### [Exercise goal]
Determine how many lines in this listing contain the word "частоты" and report that number by itself.
****************************************
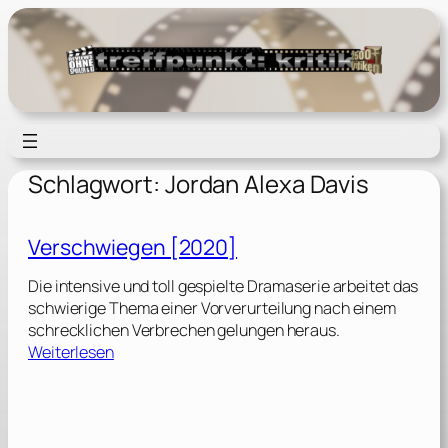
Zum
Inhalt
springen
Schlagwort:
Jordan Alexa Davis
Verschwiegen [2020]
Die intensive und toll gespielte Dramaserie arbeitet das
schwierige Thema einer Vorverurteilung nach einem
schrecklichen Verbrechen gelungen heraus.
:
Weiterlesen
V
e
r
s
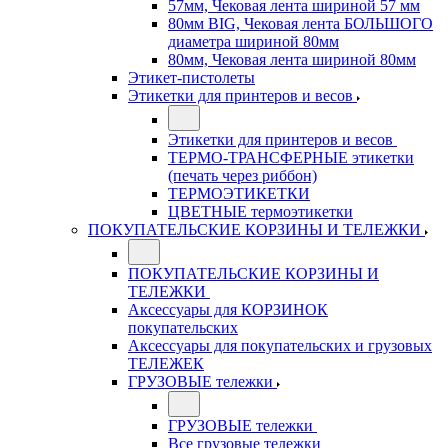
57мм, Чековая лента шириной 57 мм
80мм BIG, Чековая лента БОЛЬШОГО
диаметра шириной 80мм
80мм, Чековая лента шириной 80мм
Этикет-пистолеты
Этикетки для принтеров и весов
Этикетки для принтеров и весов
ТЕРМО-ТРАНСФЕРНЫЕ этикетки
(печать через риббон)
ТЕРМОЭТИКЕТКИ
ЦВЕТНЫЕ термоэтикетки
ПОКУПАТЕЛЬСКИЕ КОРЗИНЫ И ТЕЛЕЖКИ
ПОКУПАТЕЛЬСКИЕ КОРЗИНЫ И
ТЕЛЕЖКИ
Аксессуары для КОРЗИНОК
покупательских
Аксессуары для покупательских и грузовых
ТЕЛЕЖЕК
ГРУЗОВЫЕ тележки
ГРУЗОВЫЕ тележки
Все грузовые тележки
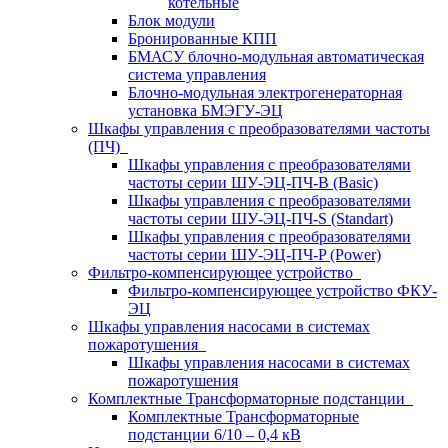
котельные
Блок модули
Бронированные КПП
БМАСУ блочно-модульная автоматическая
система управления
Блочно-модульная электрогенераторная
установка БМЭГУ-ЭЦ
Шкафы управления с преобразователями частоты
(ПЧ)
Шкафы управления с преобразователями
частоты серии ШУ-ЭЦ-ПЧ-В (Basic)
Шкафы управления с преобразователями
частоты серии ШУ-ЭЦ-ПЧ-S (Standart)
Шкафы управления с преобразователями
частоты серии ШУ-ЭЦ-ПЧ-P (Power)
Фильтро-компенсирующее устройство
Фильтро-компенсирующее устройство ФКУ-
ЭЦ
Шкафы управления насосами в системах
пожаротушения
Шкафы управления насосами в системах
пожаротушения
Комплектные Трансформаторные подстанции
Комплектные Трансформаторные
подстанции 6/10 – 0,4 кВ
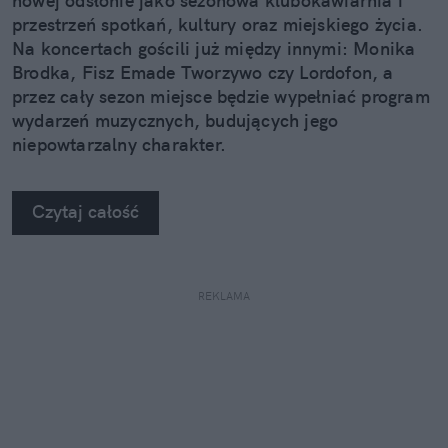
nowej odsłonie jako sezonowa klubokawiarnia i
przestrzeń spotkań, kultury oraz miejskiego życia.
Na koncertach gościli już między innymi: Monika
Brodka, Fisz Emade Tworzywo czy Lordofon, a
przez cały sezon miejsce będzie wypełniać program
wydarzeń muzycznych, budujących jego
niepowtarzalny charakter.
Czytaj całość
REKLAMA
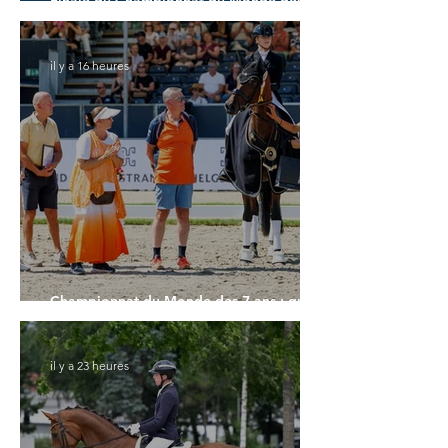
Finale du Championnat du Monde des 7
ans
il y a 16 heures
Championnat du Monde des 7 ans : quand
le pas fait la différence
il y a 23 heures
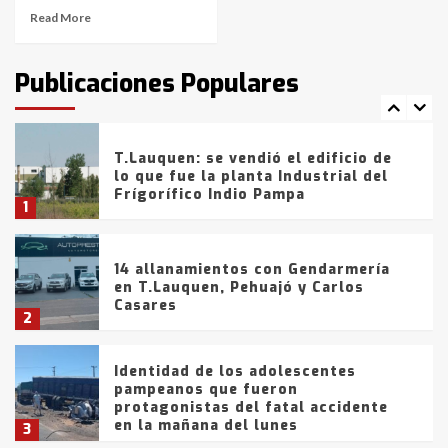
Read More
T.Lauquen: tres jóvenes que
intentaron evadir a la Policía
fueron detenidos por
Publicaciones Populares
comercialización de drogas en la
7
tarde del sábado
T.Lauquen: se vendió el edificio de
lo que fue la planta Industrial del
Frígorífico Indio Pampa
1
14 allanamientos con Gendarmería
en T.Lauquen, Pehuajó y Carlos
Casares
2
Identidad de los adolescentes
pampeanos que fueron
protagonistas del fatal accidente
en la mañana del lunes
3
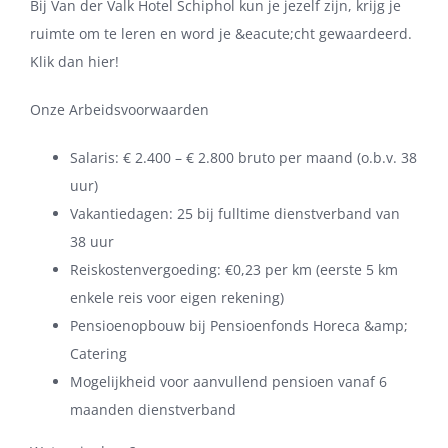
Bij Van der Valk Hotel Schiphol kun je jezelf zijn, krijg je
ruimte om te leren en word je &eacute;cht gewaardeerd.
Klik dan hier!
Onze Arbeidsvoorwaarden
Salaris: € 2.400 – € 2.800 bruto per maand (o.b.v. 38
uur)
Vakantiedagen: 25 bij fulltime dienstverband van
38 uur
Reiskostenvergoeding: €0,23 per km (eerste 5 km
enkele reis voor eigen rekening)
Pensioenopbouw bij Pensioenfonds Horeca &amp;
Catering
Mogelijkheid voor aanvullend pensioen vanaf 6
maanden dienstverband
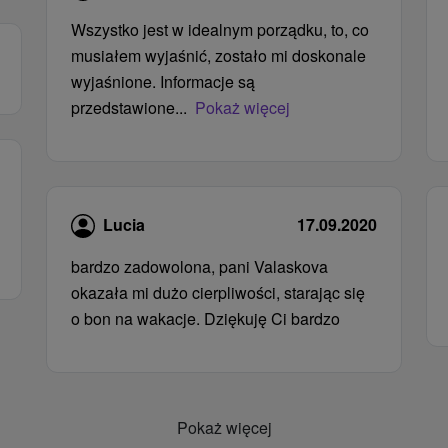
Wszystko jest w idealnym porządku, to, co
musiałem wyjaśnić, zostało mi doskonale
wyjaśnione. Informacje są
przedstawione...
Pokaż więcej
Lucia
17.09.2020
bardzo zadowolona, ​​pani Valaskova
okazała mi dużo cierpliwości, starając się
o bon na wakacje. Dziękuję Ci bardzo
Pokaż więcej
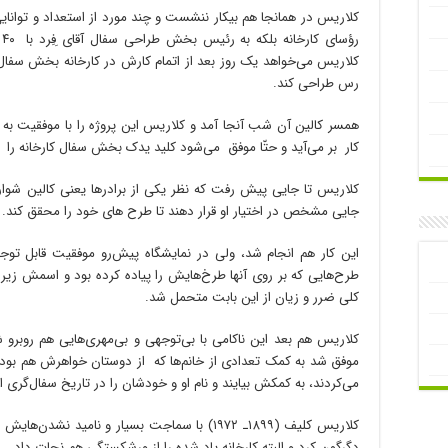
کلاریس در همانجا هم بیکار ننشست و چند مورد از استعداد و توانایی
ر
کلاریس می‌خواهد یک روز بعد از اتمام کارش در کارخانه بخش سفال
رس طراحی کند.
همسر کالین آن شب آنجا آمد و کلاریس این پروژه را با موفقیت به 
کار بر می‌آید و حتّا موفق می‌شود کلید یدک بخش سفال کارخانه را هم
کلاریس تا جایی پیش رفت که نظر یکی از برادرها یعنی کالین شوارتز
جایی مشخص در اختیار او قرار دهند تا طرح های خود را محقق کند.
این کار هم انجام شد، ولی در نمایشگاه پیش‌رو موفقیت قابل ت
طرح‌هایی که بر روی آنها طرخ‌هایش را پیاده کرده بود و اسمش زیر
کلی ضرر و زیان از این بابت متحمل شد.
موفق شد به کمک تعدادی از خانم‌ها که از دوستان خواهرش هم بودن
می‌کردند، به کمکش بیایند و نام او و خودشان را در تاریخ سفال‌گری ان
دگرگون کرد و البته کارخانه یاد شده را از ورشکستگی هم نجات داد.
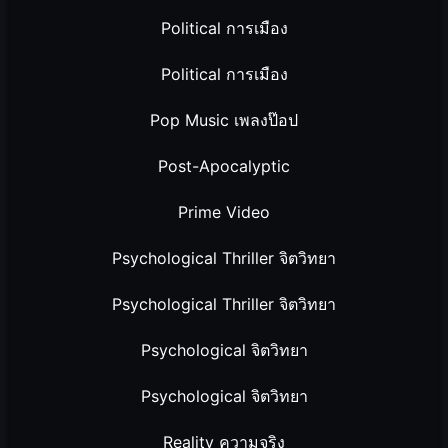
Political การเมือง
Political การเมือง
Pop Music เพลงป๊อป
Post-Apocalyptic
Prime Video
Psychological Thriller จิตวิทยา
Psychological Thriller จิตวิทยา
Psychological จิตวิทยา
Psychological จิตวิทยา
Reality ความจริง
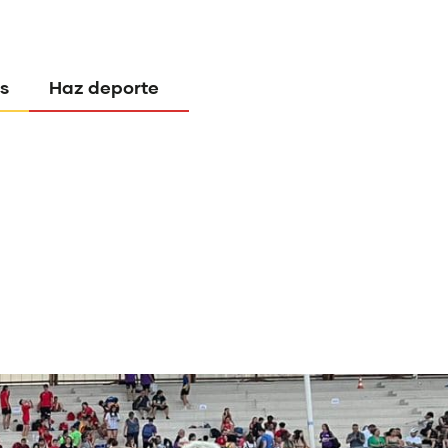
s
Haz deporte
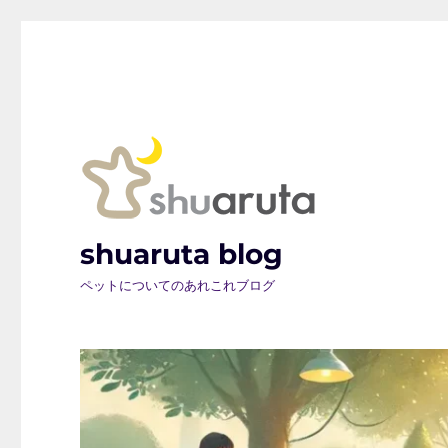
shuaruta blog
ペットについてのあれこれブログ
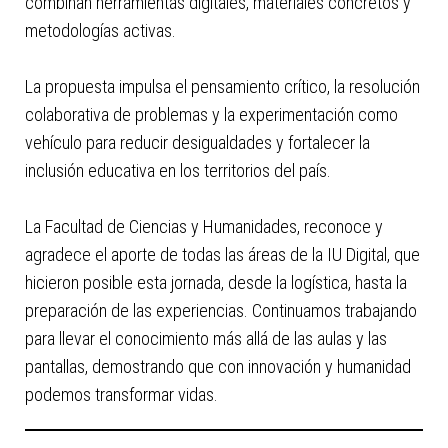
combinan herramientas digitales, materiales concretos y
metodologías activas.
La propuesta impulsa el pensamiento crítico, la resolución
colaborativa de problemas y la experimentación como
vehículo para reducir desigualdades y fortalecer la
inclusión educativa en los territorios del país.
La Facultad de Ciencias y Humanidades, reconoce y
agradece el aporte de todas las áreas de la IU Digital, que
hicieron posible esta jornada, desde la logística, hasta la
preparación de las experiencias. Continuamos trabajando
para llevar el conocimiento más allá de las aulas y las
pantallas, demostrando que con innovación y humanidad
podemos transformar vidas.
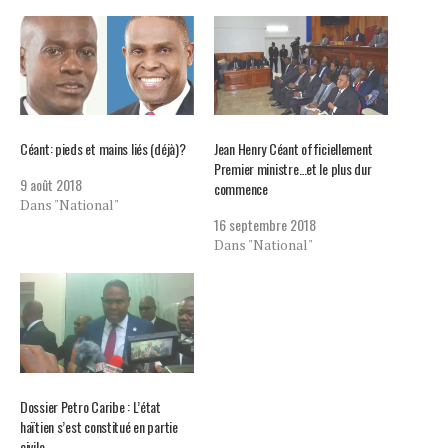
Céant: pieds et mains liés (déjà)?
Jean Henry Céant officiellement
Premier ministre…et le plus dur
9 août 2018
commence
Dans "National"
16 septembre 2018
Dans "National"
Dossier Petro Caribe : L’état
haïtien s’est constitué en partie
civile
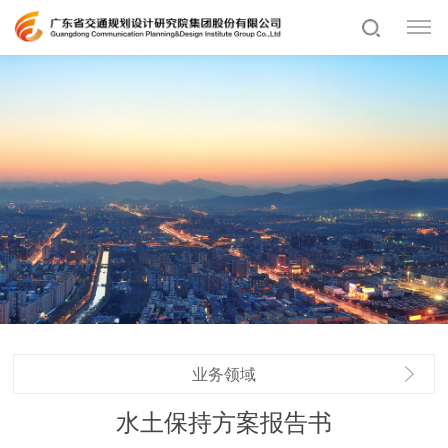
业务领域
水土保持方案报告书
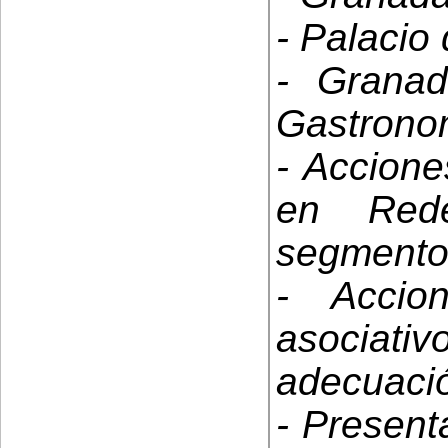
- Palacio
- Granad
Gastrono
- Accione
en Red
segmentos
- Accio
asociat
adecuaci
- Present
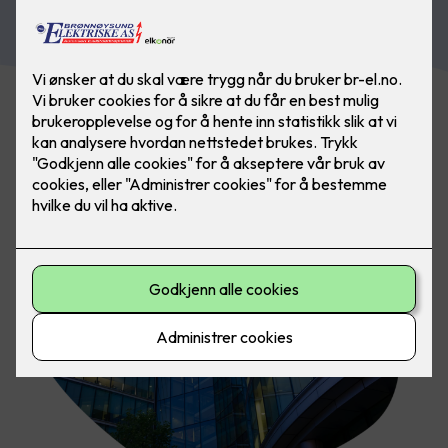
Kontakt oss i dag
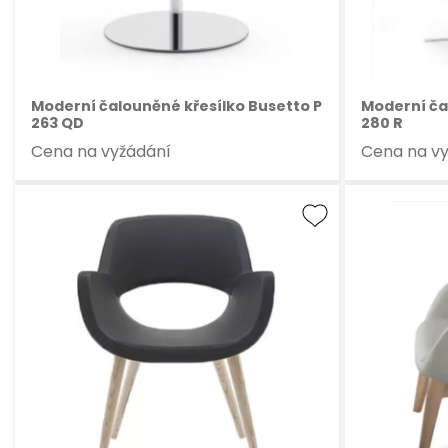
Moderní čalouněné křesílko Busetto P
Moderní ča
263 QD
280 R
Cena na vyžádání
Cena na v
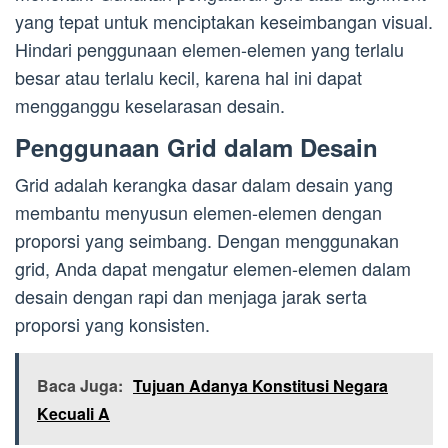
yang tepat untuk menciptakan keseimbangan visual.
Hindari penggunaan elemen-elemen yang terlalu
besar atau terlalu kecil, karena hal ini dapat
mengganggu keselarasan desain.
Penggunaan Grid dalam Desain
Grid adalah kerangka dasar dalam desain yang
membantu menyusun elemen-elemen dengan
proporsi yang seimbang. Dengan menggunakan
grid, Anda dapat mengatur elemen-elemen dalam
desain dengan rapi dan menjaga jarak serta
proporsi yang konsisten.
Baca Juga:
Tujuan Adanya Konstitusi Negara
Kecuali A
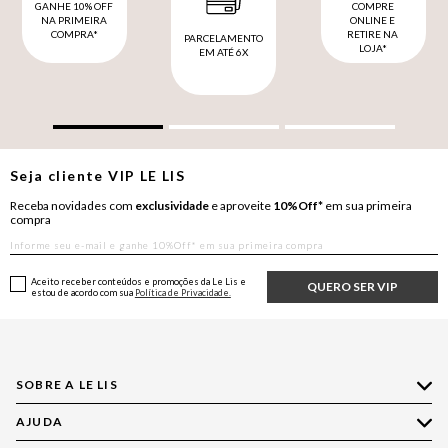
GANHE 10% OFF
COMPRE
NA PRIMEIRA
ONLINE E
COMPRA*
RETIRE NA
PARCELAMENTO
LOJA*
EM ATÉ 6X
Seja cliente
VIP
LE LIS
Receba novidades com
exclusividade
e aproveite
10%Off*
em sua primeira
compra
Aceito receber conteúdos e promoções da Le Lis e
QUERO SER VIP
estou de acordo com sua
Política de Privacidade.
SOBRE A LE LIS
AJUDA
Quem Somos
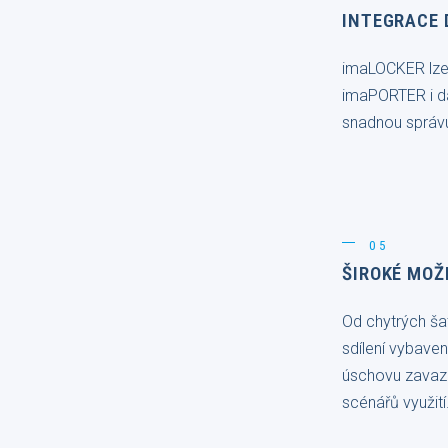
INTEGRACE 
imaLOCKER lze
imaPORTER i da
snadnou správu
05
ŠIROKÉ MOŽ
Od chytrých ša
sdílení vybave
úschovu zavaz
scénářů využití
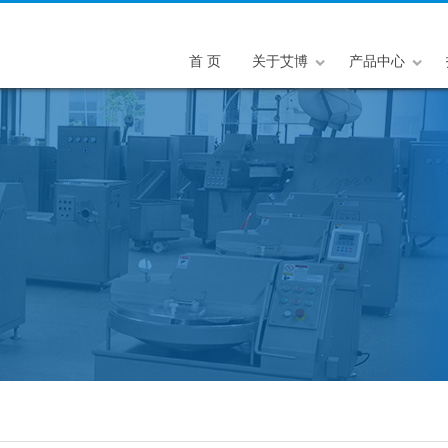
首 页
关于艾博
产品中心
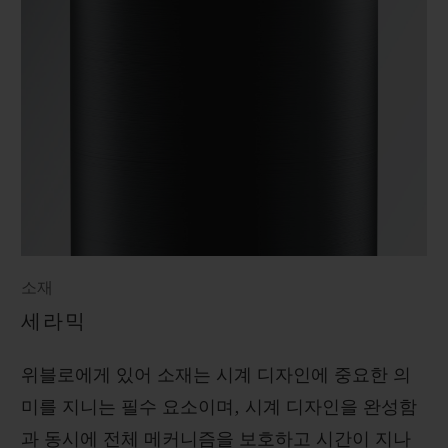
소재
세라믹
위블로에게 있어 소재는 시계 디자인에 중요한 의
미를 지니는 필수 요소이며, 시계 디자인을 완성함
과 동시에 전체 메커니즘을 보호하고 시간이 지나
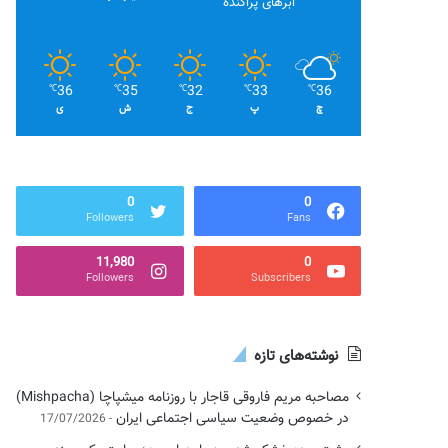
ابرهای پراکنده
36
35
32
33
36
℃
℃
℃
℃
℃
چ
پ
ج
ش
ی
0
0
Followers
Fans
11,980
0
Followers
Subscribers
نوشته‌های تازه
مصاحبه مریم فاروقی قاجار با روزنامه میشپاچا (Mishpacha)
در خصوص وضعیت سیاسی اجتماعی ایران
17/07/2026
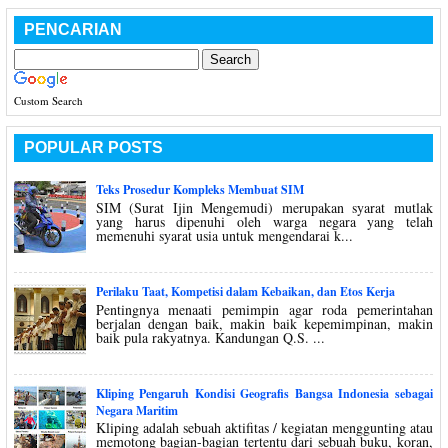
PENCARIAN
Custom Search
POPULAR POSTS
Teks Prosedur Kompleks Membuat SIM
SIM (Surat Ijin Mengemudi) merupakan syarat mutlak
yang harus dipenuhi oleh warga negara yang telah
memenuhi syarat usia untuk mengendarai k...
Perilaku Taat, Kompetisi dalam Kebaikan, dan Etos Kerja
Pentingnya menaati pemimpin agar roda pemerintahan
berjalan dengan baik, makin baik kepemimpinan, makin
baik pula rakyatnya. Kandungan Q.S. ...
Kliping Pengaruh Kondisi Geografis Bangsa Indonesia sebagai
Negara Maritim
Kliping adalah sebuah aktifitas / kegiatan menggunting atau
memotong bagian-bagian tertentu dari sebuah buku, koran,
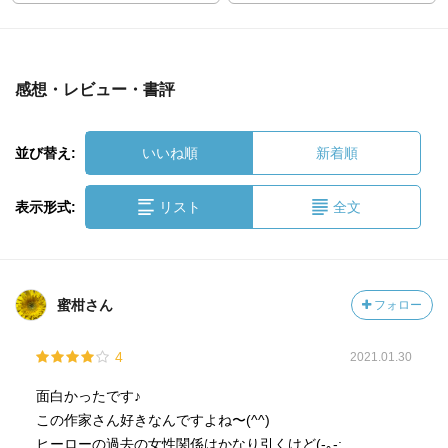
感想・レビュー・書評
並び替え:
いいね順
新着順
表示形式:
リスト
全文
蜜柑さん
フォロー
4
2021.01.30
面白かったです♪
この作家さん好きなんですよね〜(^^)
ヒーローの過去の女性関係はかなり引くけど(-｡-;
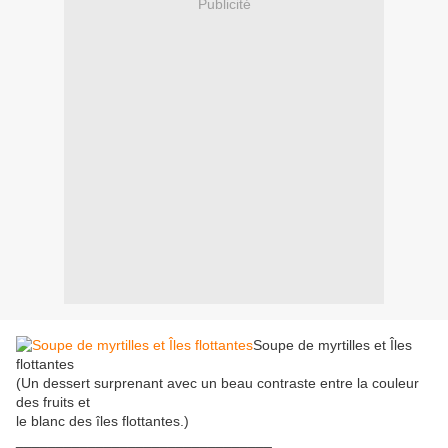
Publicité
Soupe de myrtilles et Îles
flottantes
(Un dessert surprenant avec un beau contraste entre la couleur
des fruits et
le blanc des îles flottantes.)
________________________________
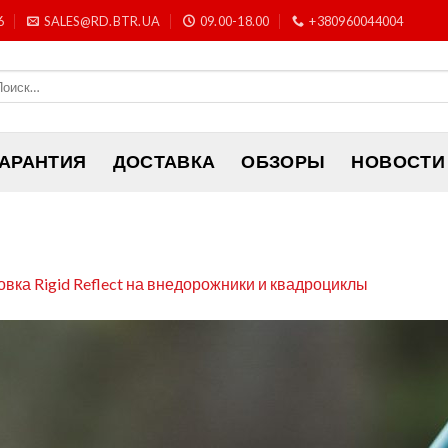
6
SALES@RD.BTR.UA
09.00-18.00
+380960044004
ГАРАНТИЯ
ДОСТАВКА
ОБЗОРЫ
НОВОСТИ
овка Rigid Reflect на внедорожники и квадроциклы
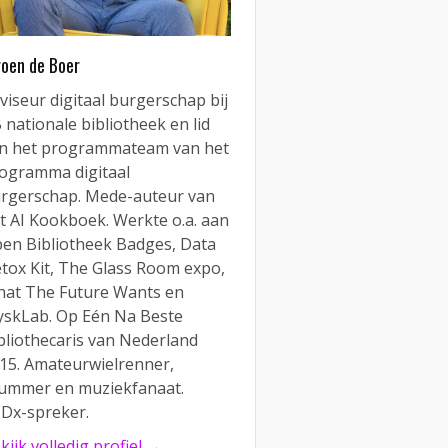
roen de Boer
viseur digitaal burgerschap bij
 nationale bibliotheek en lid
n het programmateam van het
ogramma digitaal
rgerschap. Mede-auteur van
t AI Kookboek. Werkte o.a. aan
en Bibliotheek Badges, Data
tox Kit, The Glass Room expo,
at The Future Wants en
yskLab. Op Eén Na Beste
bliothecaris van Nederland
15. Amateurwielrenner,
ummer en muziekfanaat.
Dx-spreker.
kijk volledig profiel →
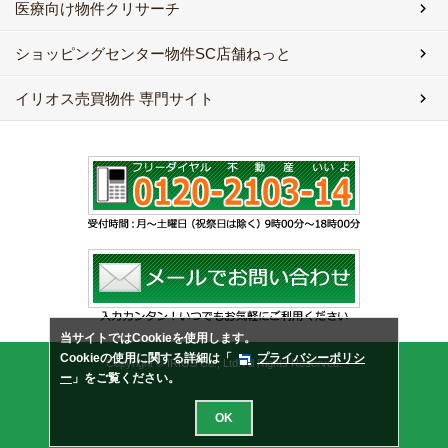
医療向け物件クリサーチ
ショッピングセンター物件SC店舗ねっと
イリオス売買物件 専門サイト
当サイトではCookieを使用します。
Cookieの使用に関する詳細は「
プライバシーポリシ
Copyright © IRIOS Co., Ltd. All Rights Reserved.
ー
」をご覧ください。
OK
****************************************
### [Exercise result]
4